Une période clé pour la pelouse
Le mois de juin annonce le passage de la croissance printanière vers la période estivale. Avec la montée des températures, la diminution des précipitations, et l'allongement des journées, cette phase nécessite une attention particulière. Si le gazon est encore actif, il commence déjà à ressentir le stress dû à la chaleur et à la sécheresse.
Les professionnels en entretien d’espaces verts le savent : c'est le moment idéal pour préparer le gazon avant les instabilités climatiques. Une fois la canicule établie, les possibilités de récupération se réduisent considérablement. Le gazon perd alors sa capacité de résistance.
Il est donc crucial d’anticiper grâce à un ensemble de gestes spécifiques, adaptés au type de sol, à la variété d’herbe et aux conditions environnantes.
La mauvaise habitude de tondre trop court
Souvent, les jardiniers, pensant agir judicieusement, tondent leur gazon très court pour alléger les passages. Ce raisonnement semble logique : une herbe plus courte, moins de tontes.
Cependant, cette approche affaiblit le gazon. Une coupe trop rase expose le sol au soleil, favorise l'évaporation d'eau, et diminue la capacité photosynthétique. Le résultat ? Une pelouse qui sèche rapidement, se dégrade et présente des zones jaunies.
Les experts, à l'inverse, ajustent la hauteur de tonte à un minimum de 6 à 8 cm à partir de la mi-juin, permettant à chaque brin de servir de parasol naturel. Cela protège les racines et maintient l'humidité du sol.
Préparation en trois étapes essentielles
Un gazon bien préparé est un gazon capable de se maintenir sans soins constants. L’objectif n’est pas de multiplier les arrosages ou les fertilisations, mais de rendre le sol autonome et la pelouse résistante.
Voici les trois étapes clés que les professionnels privilégient :
- Scarification légère du gazon pour éliminer le feutrage (mousse, racines superficielles, herbes mortes) qui entrave l'eau et l'air, favorisant ainsi l’oxygénation du sol.
- Tonte réglementée à 6-8 cm, favorisant la résistance aux périodes sèches et créant un microclimat favorable au sol.
- Application d'un paillis léger ou mulching lors de la tonte, pour resituer la matière organique en surface et réduire l’évaporation.
Ces gestes, bien que simples, transforment la capacité du gazon à supporter la chaleur.

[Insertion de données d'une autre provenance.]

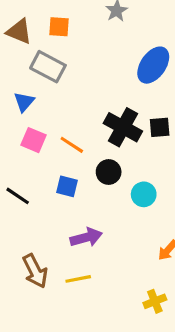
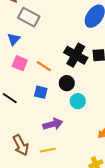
cyan circle: (144, 194) -> (78, 101), moved

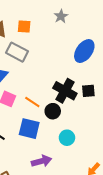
black circle: (67, 83) -> (53, 111), moved
blue square: (41, 92) -> (29, 129), size x1.5

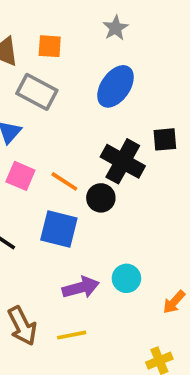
blue ellipse: (84, 51) -> (115, 86), moved
black square: (88, 91) -> (165, 139), moved
cyan circle: (67, 138) -> (126, 278), moved

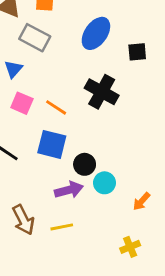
black square: (165, 139) -> (137, 52), moved
black circle: (101, 198) -> (85, 164), moved

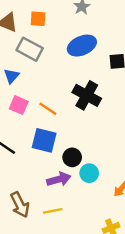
blue ellipse: (96, 33) -> (82, 46), turned 32

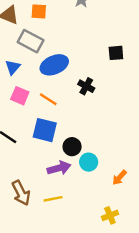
blue ellipse: (82, 46) -> (54, 65), moved
black cross: (87, 95) -> (86, 86), size x0.6

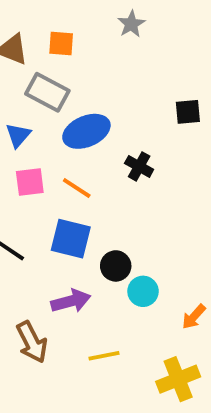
pink square: (20, 96) -> (30, 182), turned -30
purple arrow: (59, 168) -> (71, 301), moved
yellow line: (53, 199) -> (104, 356), moved
yellow cross: (110, 215) -> (178, 379), size x1.5

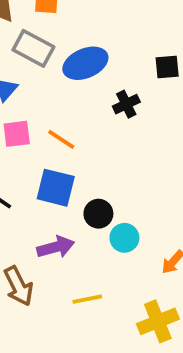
blue ellipse: (86, 131) -> (85, 63), moved
black cross: (139, 166) -> (126, 104), moved, turned 35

Arrosage stratégique pour une pelouse éclatante
Les professionnels ne se contentent pas d'arroser simplement “quand ça manque d'eau”. Ils observent et optimisent chaque goutte. Un arrosage inadéquat, trop bref ou effectué en pleine chaleur, sera inefficace et même nuisible.
Le principe qu'ils appliquent est de privilégier des arrosages rares mais abondants. Un arrosage profond par semaine est plus efficace que plusieurs arrosages superficiels. Cela incite les racines à s’enfoncer, rendant le gazon moins dépendant des apports en eau extérieure.
De plus, ils choisissent de n'arroser qu'à des heures stratégiques: tôt le matin ou le soir, jamais en journée, afin de limiter l'évaporation et garantir une absorption efficace.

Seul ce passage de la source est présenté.